CI integration¶

Run pytest-wardenbot on every push so chatbot regressions get caught before customers see them.

GitHub Actions¶

Drop this into .github/workflows/wardenbot.yml:

name: wardenbot

on:
  push:
    branches: [main]
  pull_request:
    branches: [main]
  workflow_dispatch: {}

jobs:
  wardenbot:
    runs-on: ubuntu-latest
    steps:
      - uses: actions/checkout@v4
      - uses: actions/setup-python@v5
        with:
          python-version: "3.12"
      - name: Install
        run: |
          python -m pip install --upgrade pip
          pip install pytest-wardenbot
      - name: Run tests
        env:
          CHATBOT_URL: ${{ secrets.CHATBOT_URL }}
          CHATBOT_TOKEN: ${{ secrets.CHATBOT_TOKEN }}
        run: pytest -v --tb=short

Add CHATBOT_URL (and CHATBOT_TOKEN if your bot needs auth) to repo secrets under Settings → Secrets and variables → Actions.

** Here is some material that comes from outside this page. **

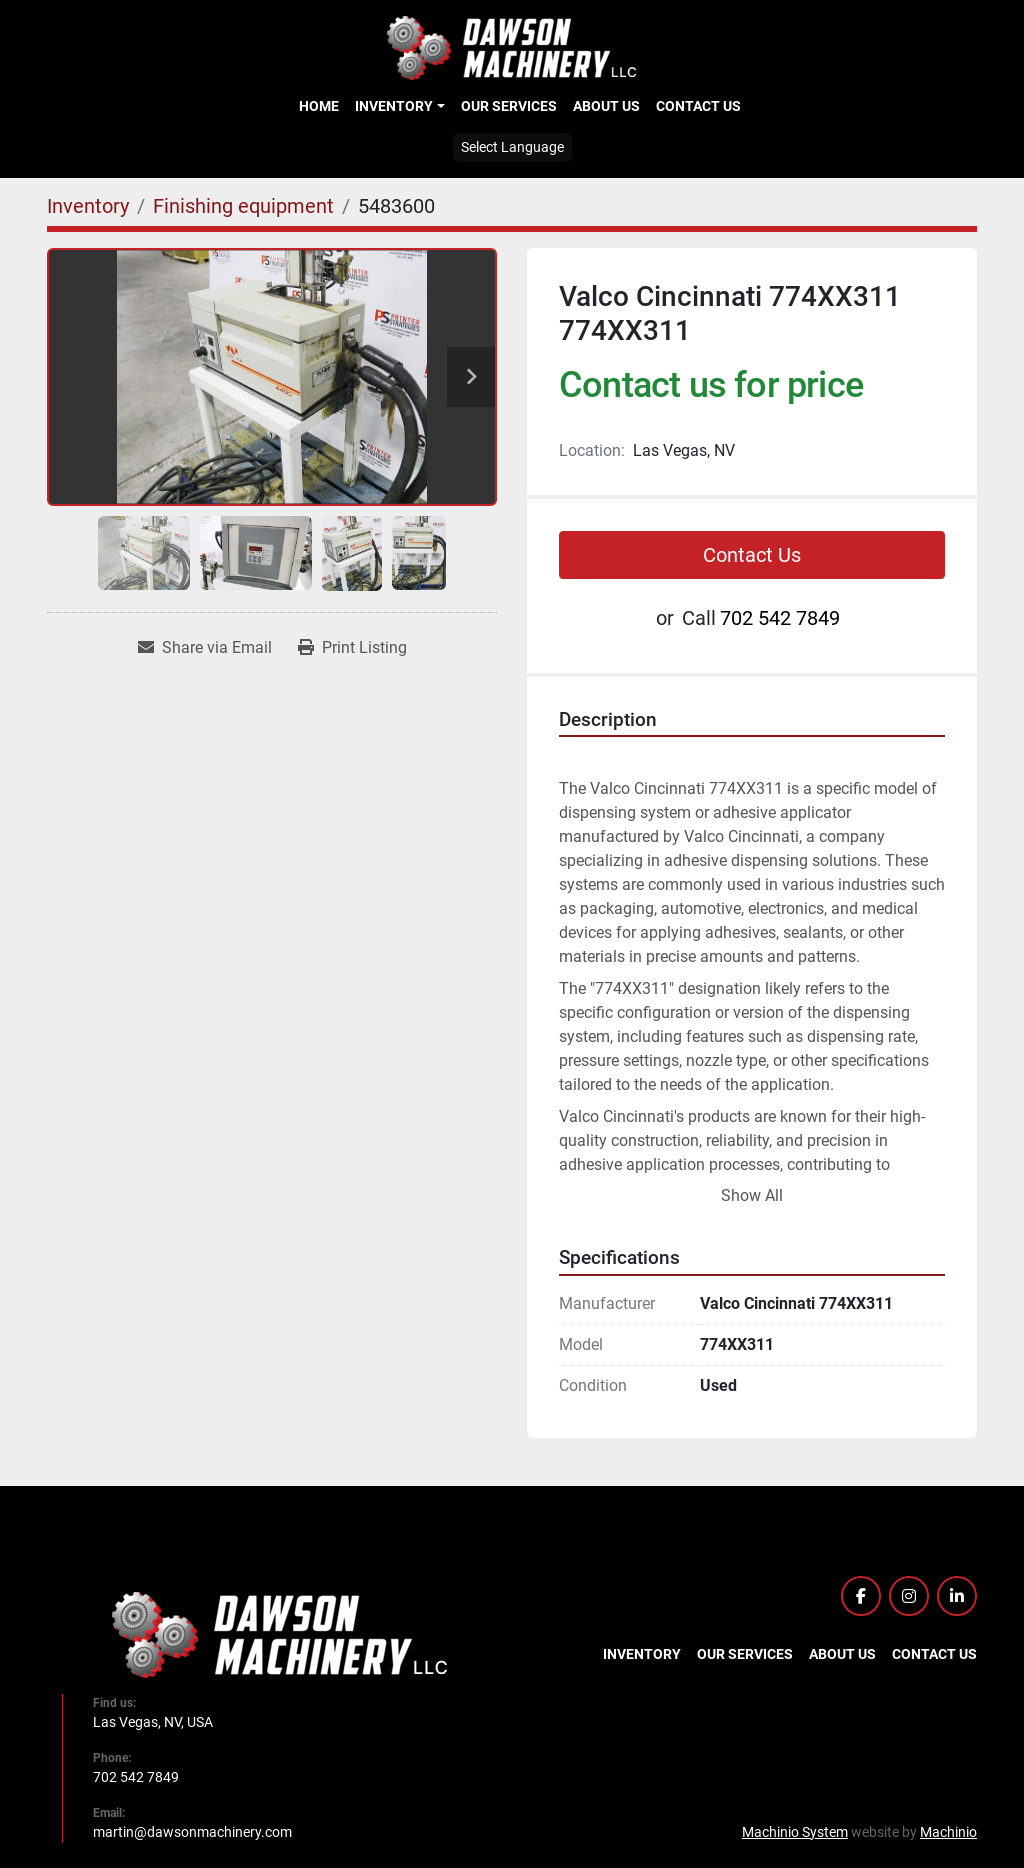  Describe the element at coordinates (509, 106) in the screenshot. I see `Our Services` at that location.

Full example with optional Slack notification on failure: examples/github_actions/wardenbot.yml

GitLab CI¶

wardenbot:
  image: python:3.12
  script:
    - pip install pytest-wardenbot
    - pytest -v --tb=short
  variables:
    CHATBOT_URL: $CHATBOT_URL
    CHATBOT_TOKEN: $CHATBOT_TOKEN
  rules:
    - if: $CI_PIPELINE_SOURCE == "push"
    - if: $CI_PIPELINE_SOURCE == "merge_request_event"

CircleCI¶

version: 2.1

jobs:
  wardenbot:
    docker:
      - image: cimg/python:3.12
    steps:
      - checkout
      - run:
          name: Install
          command: pip install pytest-wardenbot
      - run:
          name: Run tests
          command: pytest -v --tb=short

workflows:
  test:
    jobs:
      - wardenbot:
          context:
            - chatbot-secrets   # exposes CHATBOT_URL + CHATBOT_TOKEN

Cost-aware scheduling¶

Deterministic tests are free (no LLM API spend). If you add LLM-judge tests via the [judge] extra, each suite run costs roughly $0.02. For frequent runs, you have options:

Tag judge tests and gate them. Mark them with @pytest.mark.slow and only run them on main (not every PR).
Run deterministic on every push, judge on nightly cron.
Skip judge tests entirely if your suite of deterministic tests is comprehensive enough for your needs.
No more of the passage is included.